The star ingredient, Chinese chives (jiucai | 韭菜), rarely appears in Western kitchens. They have a distinctive taste that is a cross between wild garlic and the green part of a spring onion. While the taste might be too bold for some Western palates, these chives are deeply woven into Northern Chinese cuisine. They're one of the few greens tough enough to survive harsh Northern winters, pushing through the soil as soon as spring arrives. You'll find them stuffed into dumplings, layered into thick Northern pancakes (xi'er bing | 馅儿饼), tucked into steamed buns (baozi | 包子), and tossed into countless stir-fries. It took me five years to develop a taste for them – they're definitely what you'd call an acquired taste, but one I've finally come to appreciate.
These savoury parcels are particularly beloved around Beijing, Tianjin, and the Northeast, where they're enjoyed as breakfast or a street-food snack. While Chinese chives might be a bit intense for my morning palate, I find myself happily devouring two or three of these come lunchtime.
Makes 10 parcels
Ingredients
For the Dough
300g all-purpose flour
½ teaspoon salt
180ml boiling water
For the Stuffing
200g Chinese chives, finely chopped
1g baking soda
4 eggs
2 tablespoons Chinese dried shrimp (虾皮)
¼ teaspoon five spice powder
2 tablespoons sesame oil
Salt, to taste
Method
Mix flour and salt in a large bowl. Gradually pour in hot water while stirring constantly with chopsticks until a rough dough forms.
Turn dough onto a floured surface and knead for 8-10 minutes until smooth, or use a stand mixer with dough hook for 4-5 minutes. Cover with a damp cloth and rest for 30 minutes.
Use this time to prepare the filling. Beat the eggs in a small bowl. Heat a pan with a bit of oil over a medium heat and then scramble the eggs quickly. No need for this to be a slow gentle scramble.
Break the scrambled eggs into small pieces with a spatula and then let the eggs cool completely.
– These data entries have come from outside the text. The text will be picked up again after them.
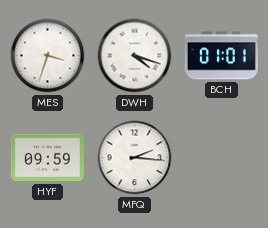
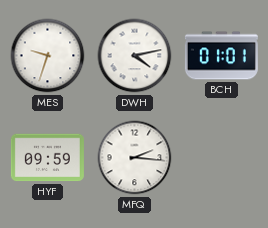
MES: 3:33 -> 9:33
DWH: 4:18 -> 4:13
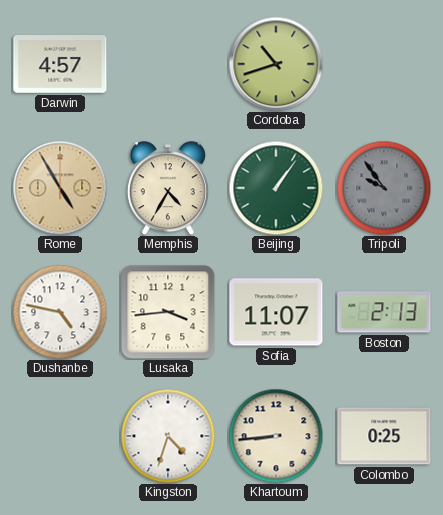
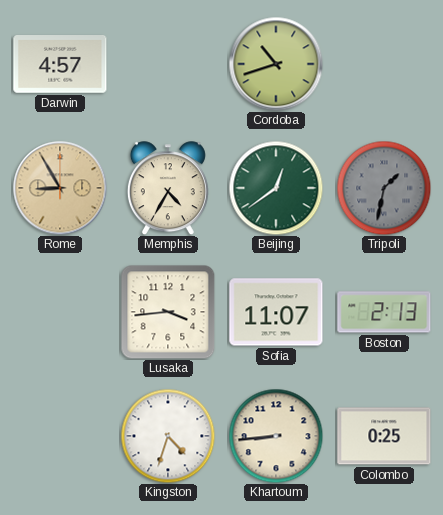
Rome: 4:55 -> 8:55
Beijing: 1:06 -> 12:39
Tripoli: 9:54 -> 1:32
Dushanbe: 4:47 -> none
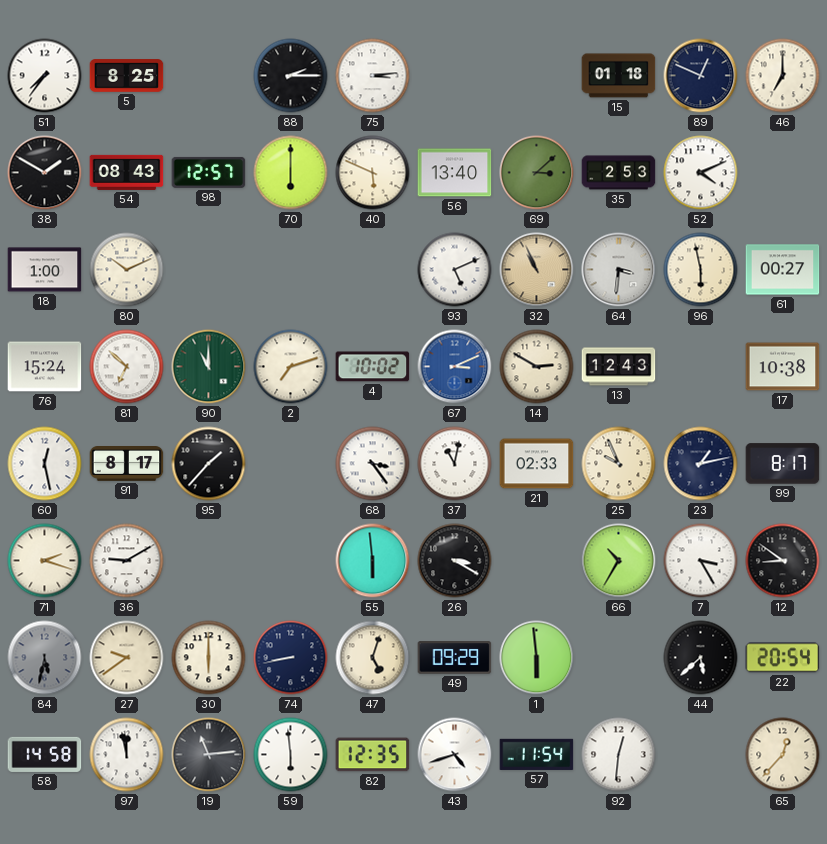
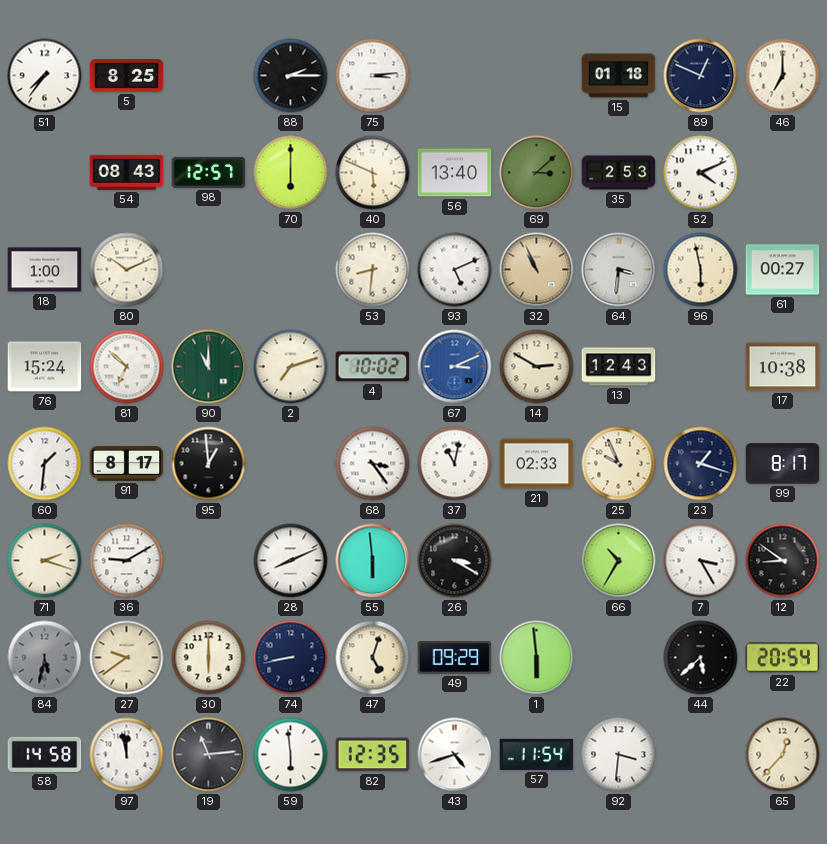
38: 1:50 -> none
53: none -> 8:31
60: 12:28 -> 1:31
95: 1:37 -> 12:59
23: 1:13 -> 1:18
28: none -> 8:11
92: 12:31 -> 3:31
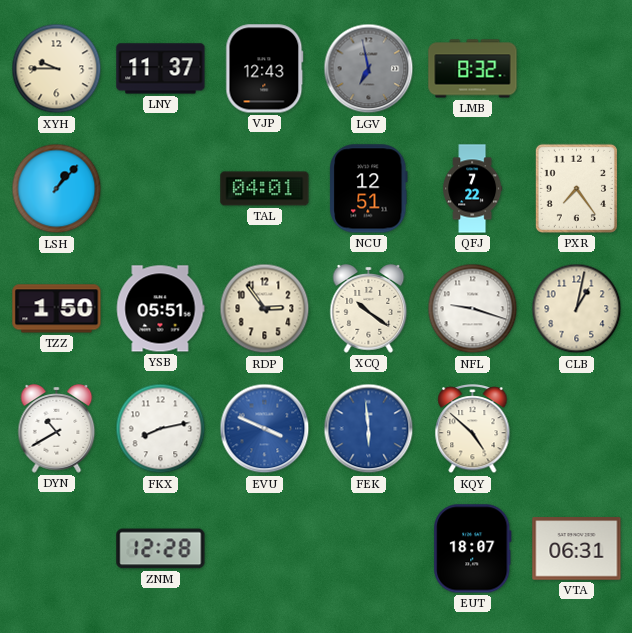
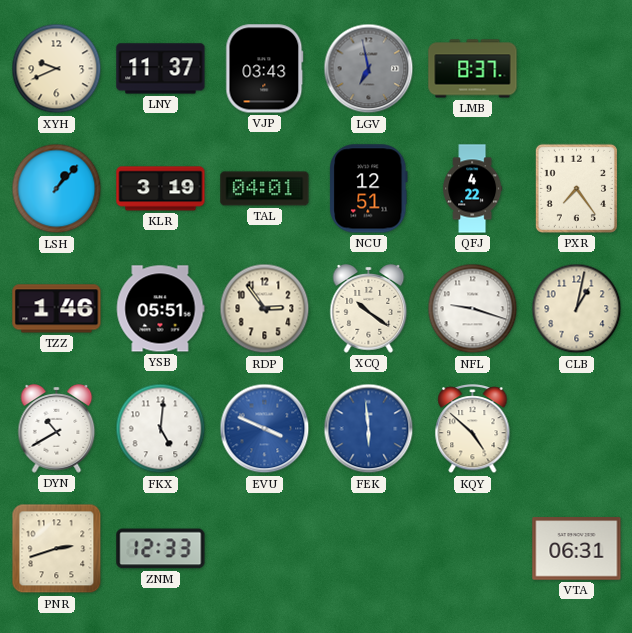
XYH: 9:45 -> 9:41
VJP: 12:43 -> 03:43
LMB: 8:32 -> 8:37
KLR: none -> 3:19
QFJ: 7:22 -> 4:22
TZZ: 1:50 -> 1:46
FKX: 8:13 -> 5:01
PNR: none -> 2:42
ZNM: 12:28 -> 12:33
EUT: 18:07 -> none
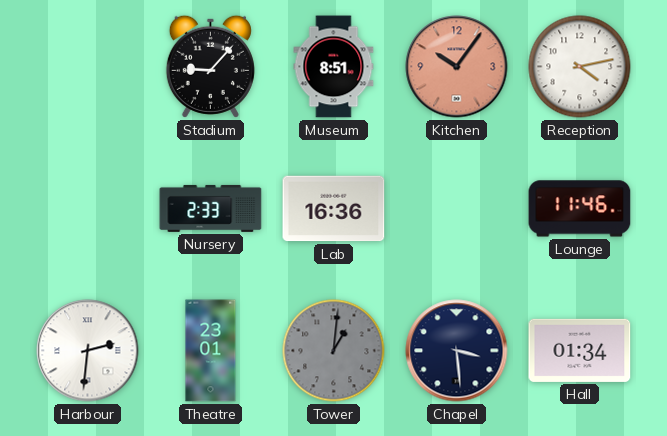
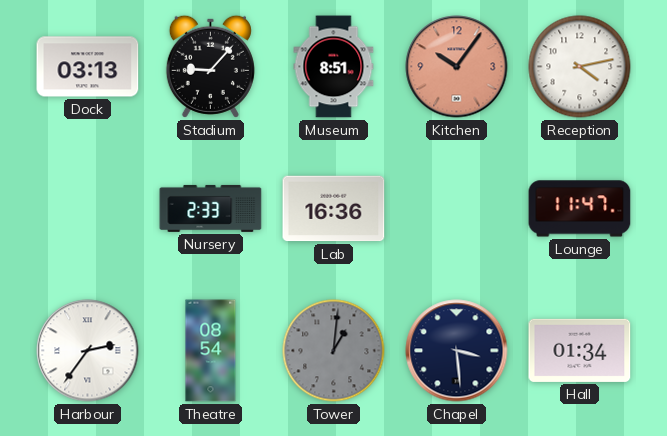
Dock: none -> 03:13
Lounge: 11:46 -> 11:47
Harbour: 2:31 -> 2:36
Theatre: 23:01 -> 08:54
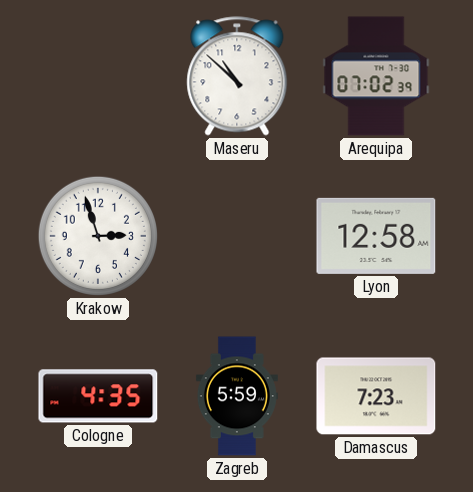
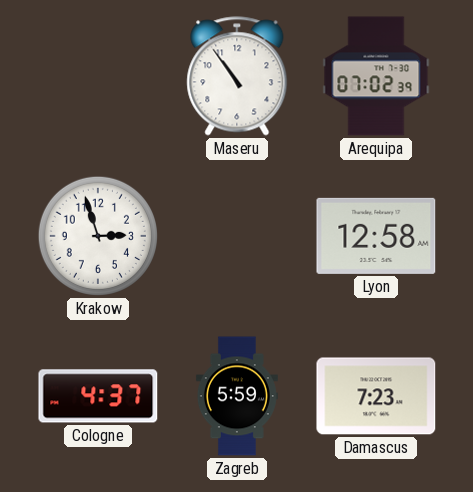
Maseru: 10:52 -> 10:54
Cologne: 4:35 -> 4:37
If you add the hot eggs to the chives, they will wilt.
In a large mixing bowl add the chopped chives then sprinkle and mix with baking soda. This will preserve their green colour. Add the cooled scrambled eggs, shrimp, sesame oil, five-spice powder, and a tiny pinch of salt. Mix well.
Shape the dough. Pour the dough onto your surface again and roll into a long sausage shape about 50cm long. Cut into 10 equal portions. Roll each piece into a thin oval about 8-9cm wide and 10-11cm long.
Assemble the parcels:
Place 2-3 tablespoons of filling in the centre of each oval, leaving a 2cm border around the edge.
Wet the border with a water.
Pick up the parcel so the stuffing is hanging down in the middle. Fold the parcel in half and pinch the border until it seals.
Place the parcel onto the surface and then use a fork to crimp the edges, giving a nice simple pattern around the edge. This will also seal the parcels, so press firmly. Repeat until you have 10 parcels.
Cook the parcels in batches. Heat a pan over a medium heat and add a thin layer of oil. Place the chive parcels in the pan and cook until golden brown (about 2-3 minutes) and then flip and cook the other slide. Add a splash of water and then cover with a lid for 2 minutes to steam.
Remove the lid and when both sides are crispy, remove from the pan.
Serve warm with a simple dipping sauce of soy sauce, vinegar and chilli oil.